Understanding Bitcoin Mining
First, understand how Bitcoin mining occurs to know why it is so energy-intensive. Bitcoin mining involves minting new tokens for circulation. Miners serve as auditors, verifying and validating the authenticity of every Bitcoin transaction on the blockchain. Miners get rewarded in Bitcoin after completing 1MB worth of verifications.
However, crypto mining involves solving complex mathematical puzzles to generate a hash, and only the first miner to complete it receives the rewards. The hash is a 64-digit hexadecimal number. That ensures every new block validates the subsequent one, creating the blockchain.
Apart from minting new Bitcoins for circulation, miners play a critical role in maintaining the security and transparency of Bitcoin’s decentralized network. They verify and confirm Bitcoin transactions almost every ten minutes, preventing users from double-spending and manipulating transactions. Double spending refers to using the same tokens for two separate transactions.

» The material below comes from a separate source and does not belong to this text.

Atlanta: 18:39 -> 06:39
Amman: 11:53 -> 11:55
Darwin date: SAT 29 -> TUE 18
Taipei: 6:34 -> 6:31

Bitcoin Mining and Energy Consumption
In the early days of Bitcoin, people mainly used ordinary computers for mining activities. The increasing Bitcoin value has attracted several miners from different parts of the world. However, Bitcoin has an ideal supply of 21 million tokens only, with about 83% already mined. That means the number of available Bitcoins for mining also decreases over time.
Thus, the mathematical puzzles that miners must solve to generate new coins and confirm Bitcoin transactions have also become more complex. Solving those math problems requires powerful computational hardware with high processing power and speeds that generate thousands, millions, and billions hashes every second. Those devices need a lot of electricity to run, impacting the high amounts of energy used in Bitcoin mining.

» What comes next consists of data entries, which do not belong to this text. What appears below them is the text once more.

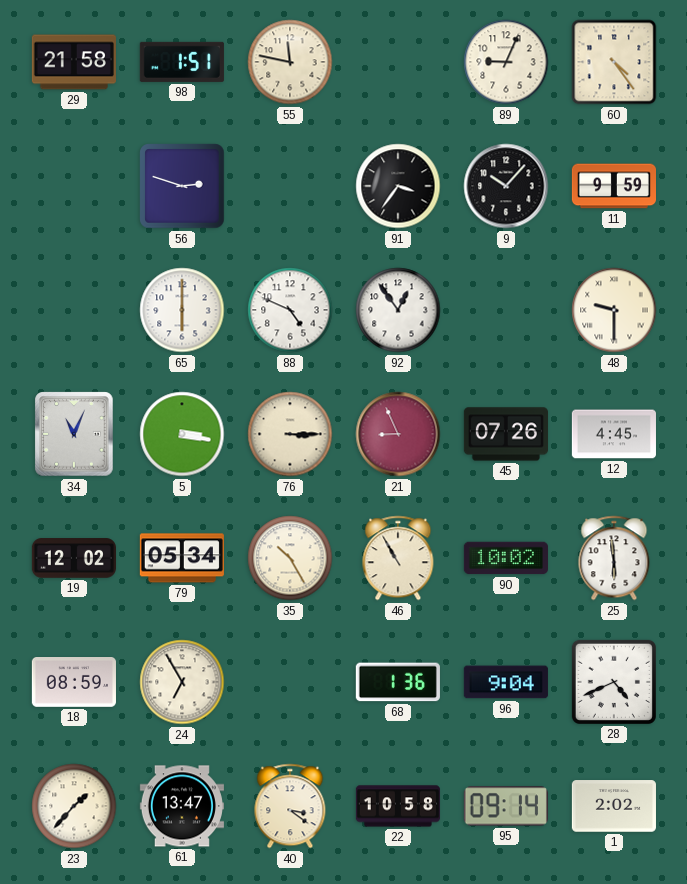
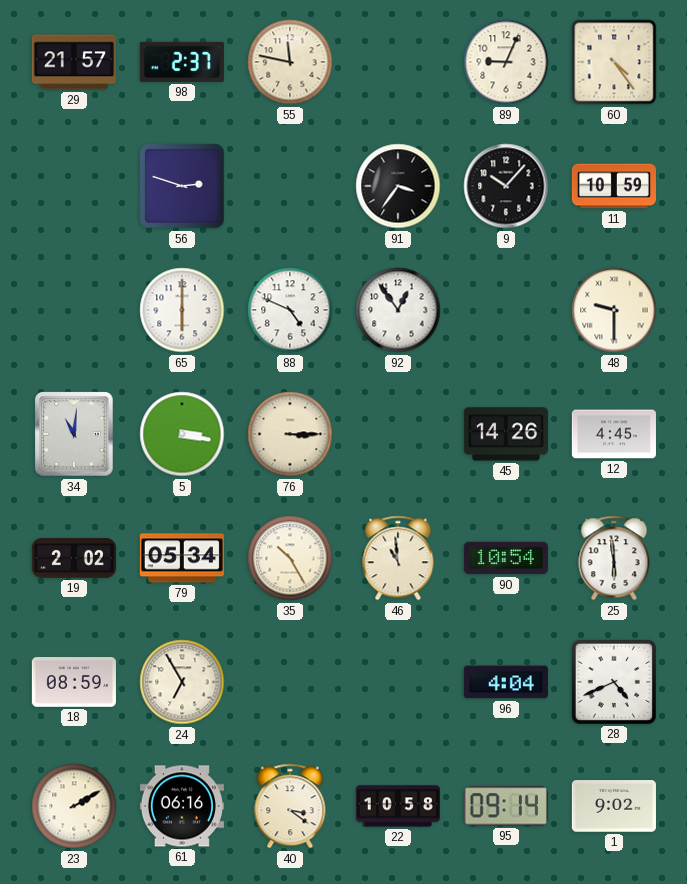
29: 21:58 -> 21:57
98: 1:51 -> 2:37
11: 9:59 -> 10:59
34: 11:04 -> 11:01
21: 8:56 -> none
45: 07:26 -> 14:26
19: 12:02 -> 2:02
46: 10:55 -> 10:59
90: 10:02 -> 10:54
68: 1:36 -> none
96: 9:04 -> 4:04
23: 1:37 -> 2:10
61: 13:47 -> 06:16
1: 2:02 -> 9:02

Bitcoin adoption has exponentially increased over the years, with the majority using it as payment for goods and services. The increased Bitcoin usage means the number of transactions miners must verify also grows across the network.
The robust transactions on the Bitcoin network make it imperative for miners to remain engaged 24/7. The constant usage of the energy-intensive Bitcoin mining hardware undoubtedly increases the overall electricity consumption. Besides, solving the math puzzles is a trial-and-error process that requires computers to run constantly to have the best chance of finding the key, verifying the latest transaction block, and receiving the rewards.
Today, experts believe Bitcoin mining consumes an estimated 116 terawatt-hours or 116 trillion watts per year. That is about half a percentage of the world’s total electricity supply, higher energy consumption than most countries. Meanwhile, a recent study revealed 39% of crypto mining operations use renewable energy.
Bitcoin mining is undoubtedly a highly energy-intensive activity. That mainly results from the constant usage of powerful computational hardware to verify Bitcoin transactions and mint new Bitcoins for circulation. Nevertheless, crypto miners have begun shifting to alternative energy sources and more energy-efficient mining hardware.